Security Considerations
Using containers instead of VMs does reduce the security guarantees, but the design choices outlined above mitigate the risks:
- Blocking outgoing traffic: the container will use Open VSwitch based networking set up by the
ticrypt-host-controller using exclusively the br-secure bridge. This network is already set up to prevent data exfiltration since it controls masquerading to only allowed IP+Port combinations. This is equivalent to the Libvirt solution for VMs, in which Libvirt is told to use br-secure, not to set up its own bridge+dnsmasq+masquerading rules. This is, by far, the most critical security measure since it prevents data exfiltration even if the container is compromised or if the user tries to exfiltrate data.
- Whole-node containers: dedicating the whole node to a single job provides better isolation and security since there are no other jobs running at the same time. By scrubbing the node between jobs (mostly using the overlays on encrypted drives that get destroyed after the job finishes), we can ensure that no data is left on the node after the job finishes.
- IPSec (StrongSwan) inside the container: should ensure some level of protection against the host/infrastructure as well.
Aspects for which mitigation is difficult include:
- Access to the NFS data share: As the VMs do, the containers will mount the NFS data share from the controlling VM. This mount is visible in the host OS, thus, in principle admins can access it.
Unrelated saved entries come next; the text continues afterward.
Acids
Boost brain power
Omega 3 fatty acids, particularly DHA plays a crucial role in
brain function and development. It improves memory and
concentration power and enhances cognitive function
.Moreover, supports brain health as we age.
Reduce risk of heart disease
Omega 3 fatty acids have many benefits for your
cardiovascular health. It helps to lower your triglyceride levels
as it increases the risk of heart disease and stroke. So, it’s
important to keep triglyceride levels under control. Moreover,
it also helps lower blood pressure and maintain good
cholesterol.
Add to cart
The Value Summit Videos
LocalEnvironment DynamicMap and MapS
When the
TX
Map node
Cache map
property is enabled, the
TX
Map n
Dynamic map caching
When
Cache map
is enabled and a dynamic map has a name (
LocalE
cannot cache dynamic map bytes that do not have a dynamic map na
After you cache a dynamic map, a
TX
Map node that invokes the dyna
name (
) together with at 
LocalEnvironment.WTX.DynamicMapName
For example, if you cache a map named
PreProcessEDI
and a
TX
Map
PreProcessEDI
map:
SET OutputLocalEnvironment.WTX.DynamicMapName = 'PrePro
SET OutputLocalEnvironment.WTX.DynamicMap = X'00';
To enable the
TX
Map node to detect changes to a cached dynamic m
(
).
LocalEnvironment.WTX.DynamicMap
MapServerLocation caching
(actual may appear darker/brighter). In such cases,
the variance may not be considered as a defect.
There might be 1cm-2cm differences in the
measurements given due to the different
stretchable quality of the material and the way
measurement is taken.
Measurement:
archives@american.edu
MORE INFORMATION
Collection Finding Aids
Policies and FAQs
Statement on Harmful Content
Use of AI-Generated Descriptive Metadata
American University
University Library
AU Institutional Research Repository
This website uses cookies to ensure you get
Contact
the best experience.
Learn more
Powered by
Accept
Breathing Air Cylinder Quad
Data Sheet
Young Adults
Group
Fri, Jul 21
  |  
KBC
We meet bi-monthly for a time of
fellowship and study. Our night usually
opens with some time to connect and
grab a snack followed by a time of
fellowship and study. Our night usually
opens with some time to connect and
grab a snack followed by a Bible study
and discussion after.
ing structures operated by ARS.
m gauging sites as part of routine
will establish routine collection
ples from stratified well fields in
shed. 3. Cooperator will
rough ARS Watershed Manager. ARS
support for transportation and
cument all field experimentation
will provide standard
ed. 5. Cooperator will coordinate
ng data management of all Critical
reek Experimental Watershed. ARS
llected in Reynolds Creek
There are ways to make it "invisible" to the OS but probably not a full mitigation.
The exposure to the system admin is much higher with containers than with VMs, but such a risk can be mitigated and this solution allows better performance. Since no user accounts are needed on the host, at least rootkit-style attacks are not possible.
Implementation Challenges
Most of the work is straightforward, but a few areas require extra care:
- Networking: Ports from the
br-secure OpenVSwitch bridge must be used to provision networking for the containers. The OVS-LINK tool should serve as inspiration for this.
- Capabilities: The container needs the right Linux capabilities to configure networking, mount NFS drives, and create users. These must be carefully scoped so the container runs as the
ticrypt user while still having the permissions needed to execute jobs and access data. Running as root is a fallback but undesirable from a security standpoint.
- StrongSwan and hardware-assisted encryption: StrongSwan can offload encryption to network hardware, ensuring the VPN does not add a performance penalty. This will likely require careful implementation and experimentation.
- MPI integration: MPI is tricky with containers, especially when networking is virtualized. Careful configuration and testing are needed to ensure MPI jobs run efficiently.
Conclusions
Adding bare-metal support to Slurm+tiCrypt is made surprisingly straightforward by an existing architecture that is already flexible and built on standard components. The challenges are real but manageable with careful design. The new feature will deliver better performance for demanding workloads, especially MPI jobs, while preserving a strong security posture. We look forward to seeing how it performs in practice.